Bu nedenle Taşkın Risk yönetimi için gerekli önlemleri öncelikler sırası ile hızla almaya başlamalıyız.
Yağış Rejimi Değişti, Yeni önlemler gerekli
Tüm bilimsel çalışmalar ve deneyimler Karadeniz bölgesinde sel ve taşkın risklerinin artacağını ortaya koymaktadır.
Meteoroloji Genel Müdürlüğünce taşkın ikazları yapılmasına rağmen köy ve kentlerindeki mevcut yapı yerleşimlerinin ve imar altyapısının plansız ve çarpık olması nedeniyle alınabilecek önlemler kısıtlı kalmaktadır.
Bu nedenle kısa dönemli önlemlerde taşkınlardaki can kaybımızın en aza indirilmesi öncelikli hedef olarak belirlenebilir. Vatandaşların taşkın ikazı aldıktan sonra ne yapması ve /veya ne yapmamaları gerektiği tüm iletişim araçları kullanılarak açıklanmalıdır. Bölgesel radyo ve TV’lerde bu konuda sürekli ve zorunlu yayınlara yer verilmelidir. Bölge insanında gelecekte artması beklenen risklere karşı bir özkorunma farkındalığı yaratılmalıdır.
Nehir yatakları,köprü açıklıkları ve denize çıkış ağızlarındaki birikimler kaldırılmalı
Taşkından korunma tedbirlerinden uzun vadeli ve olumu sonuçlar alınması ,eğitimden ekonomiye, mevcut altyapı’dan yeni imar planı uygulamalarına kadar tüm sistemin birlikte ve doğru işlemesine bağlıdır.
Eğitim konusu ile ilgili olarak Mühendislik Hidroloji konusundaki eğitimimizin yeterli olmadığı da görülmeldir. Bu konuda bir Hidroloji Enstitüsü kurulması ve özellikle su yönetiminde görev alan çeşitli disiplinlerden mühendislerin disiplinlerarası bir programla eğitilmesi de faydalı olacaktır.
Öncelikle alınacak tedbirler var
Orta ve uzun vadeli tedbirlerin yanısıra kısa süre içinde, taşkının zararlarını en aza indirmek ve can kaybının oluşmasını önlemek için alınması gereken tedbirlere öncelik verilmelidir.

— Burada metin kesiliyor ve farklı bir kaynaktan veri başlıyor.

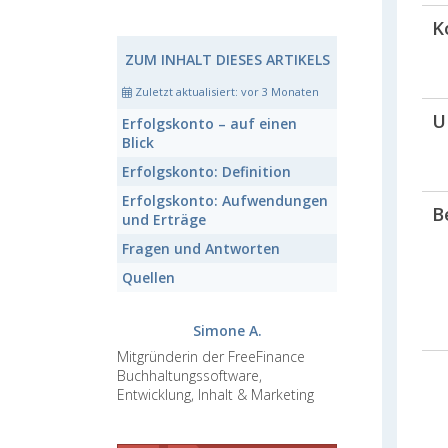
K
ZUM INHALT DIESES ARTIKELS
Zuletzt aktualisiert:
vor 3 Monaten
U
Erfolgskonto
– auf einen
Blick
Erfolgskonto:
Definition
Erfolgskonto:
Aufwendungen
B
und Erträge
Fragen und Antworten
Quellen
Simone A.
Mitgründerin der FreeFinance
Buchhaltungssoftware,
Entwicklung, Inhalt & Marketing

Özellikle meskün mahallerin içinden geçen nehir yataklarında yatak kesitlerini daraltan bitki ve kum ,çakıl birikimleri öncelikle ve sürekli olarak temizlenmelidir. Ayrıca Köprü açıklıklarını daraltan her türlü birikinti de kaldırılmalıdır.

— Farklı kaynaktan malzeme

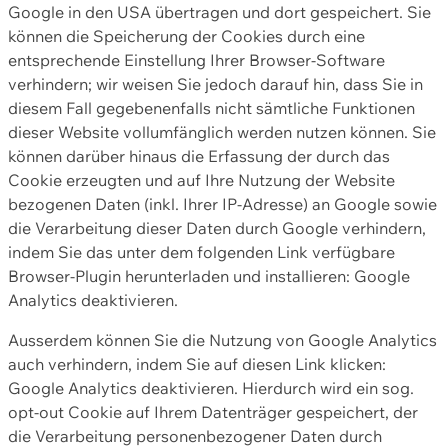
Google in den USA übertragen und dort gespeichert. Sie
können die Speicherung der Cookies durch eine
entsprechende Einstellung Ihrer Browser-Software
verhindern; wir weisen Sie jedoch darauf hin, dass Sie in
diesem Fall gegebenenfalls nicht sämtliche Funktionen
dieser Website vollumfänglich werden nutzen können. Sie
können darüber hinaus die Erfassung der durch das
Cookie erzeugten und auf Ihre Nutzung der Website
bezogenen Daten (inkl. Ihrer IP-Adresse) an Google sowie
die Verarbeitung dieser Daten durch Google verhindern,
indem Sie das unter dem folgenden Link verfügbare
Browser-Plugin herunterladen und installieren: Google
Analytics deaktivieren.
Ausserdem können Sie die Nutzung von Google Analytics
auch verhindern, indem Sie auf diesen Link klicken:
Google Analytics deaktivieren. Hierdurch wird ein sog.
opt-out Cookie auf Ihrem Datenträger gespeichert, der
die Verarbeitung personenbezogener Daten durch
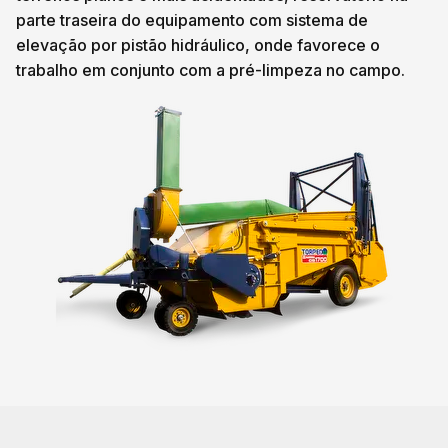
parte traseira do equipamento com sistema de
elevação por pistão hidráulico, onde favorece o
trabalho em conjunto com a pré-limpeza no campo.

Karadeniz’e boşalan derelerin denize çıkış ağızlarında gerek nehrin taşıdığı kum çakıl ile gerekse dalga hareketi ile kapanmış olan kesitlerin açılmasına da öncelik verilmelidir.
DSİ Genel Müdürlüğü tarafından yapılan dere ıslahları ve nehir yatakları üzerinde bulunan köprülerin durumu değişen yağış rejimi de dikkate alınarak yeniden gözden geçirilmelidir.
Bu çalışmalar yapılırken yerel yönetimler DSİ ve Karayolları Genel Müdürlüklerinin koordinasyon içinde çalışması sağlanmalıdır.
Karadeniz bölgemizin mevcut fiziki sosyo ekonomik ,sosyo kültürel ,sosyo politik koşulları bölgede Taşkın Koruma önlemlerinin alınmasını zamana yaymaktadır. Bu nedenle bu önlemler alınırken toplumun yönetimle koordinasyon içinde Taşkından Korunma farkındalığının arttırılması da büyük önem taşımaktadır.